Marriage is nothing but a cohabitative partnership without the fulfillment of the sheva (seven) brachot ideals. Faith, without the completeness of the seven mitzvoth enunciated in the Shema, an empty proclamation. Agriculture is backbreaking labor without the peace and tranquility of the Shemittah year.
The Zohar teaches that twenty six generations before the creation of the world, the twenty two letters of the alphabet descended from the Crown of G-d whereon they were engraved with a pen of flaming fire. They gathered around G-d and each entreated that the world be created through him. The resh was rejected, for it introduces the words ra and rasha –evil. The mem was rejected, for it is the first letter of mehuma, confusion. Each letter, in its turn, presented itself as the one worthy to be the vessel through which the world would come into being. All fell short until finally, the aleph was selected. Why? It modestly made no claims at all.
While zayin, numeric equivalent to seven, argued that it should have been chosen because it begins the verse [zachor] which ordains the observance of the Sabbath, G-d said, no. “You may not help me in the work of Creation, for zayin is the word for weapon.”

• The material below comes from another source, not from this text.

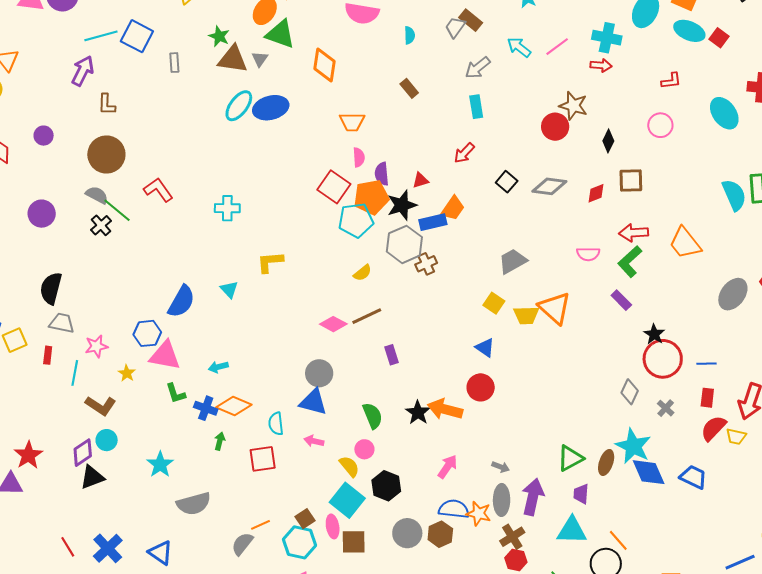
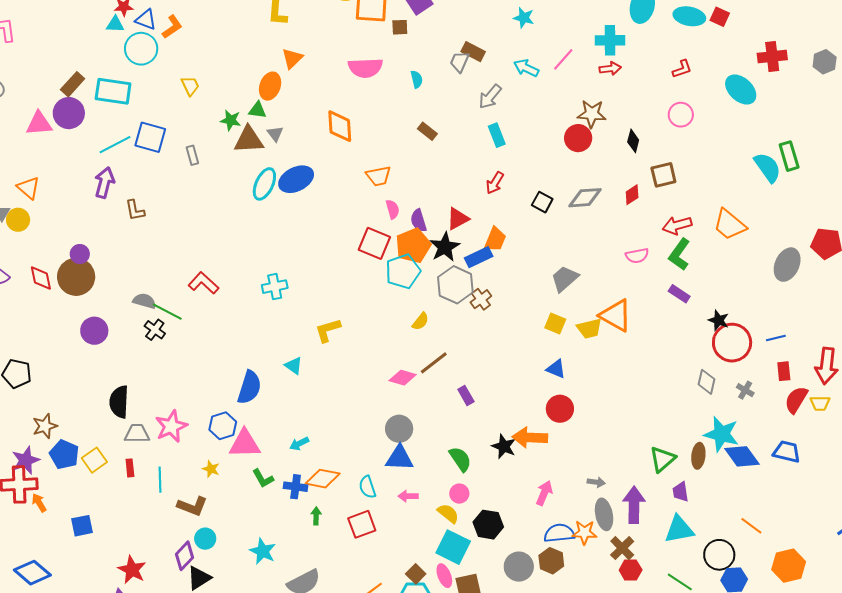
green triangle: (280, 34) -> (257, 110), moved, size x0.6
brown circle: (106, 154) -> (76, 277), moved
red triangle: (420, 180) -> (458, 219), size x1.4
pink star: (96, 346) -> (171, 426), moved, size x1.4
orange line: (618, 540) -> (751, 526), moved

Seven. The perfect number. The most sacred number. Whole. Complete. The quality and value of seven is found in Shabbat, Shemittah, and Yovel. Seven. It calls us to holiness. Each one of us is endowed with the free will and inner strength to attain that completeness and holiness. But, like the letter zayin, we not only have the potential for holiness but also for evil. Each day, each moment, we do battle with the zayin weapon.
Our lifetime is made up of these battles. We fight with ourselves and with others. Even the seven Noachide laws no longer hold sway.
If we entered our battles with zayin only with our free will and animal strength, we would be crushed as the dust. But we are gifted with teshuva. Teshuva, called for seven times, so that each of us can find our path to “return to G-d… and obey Him.”
In honor of my RJJ high school classmates, as we celebrate our Yovel anniversary this coming Sunday.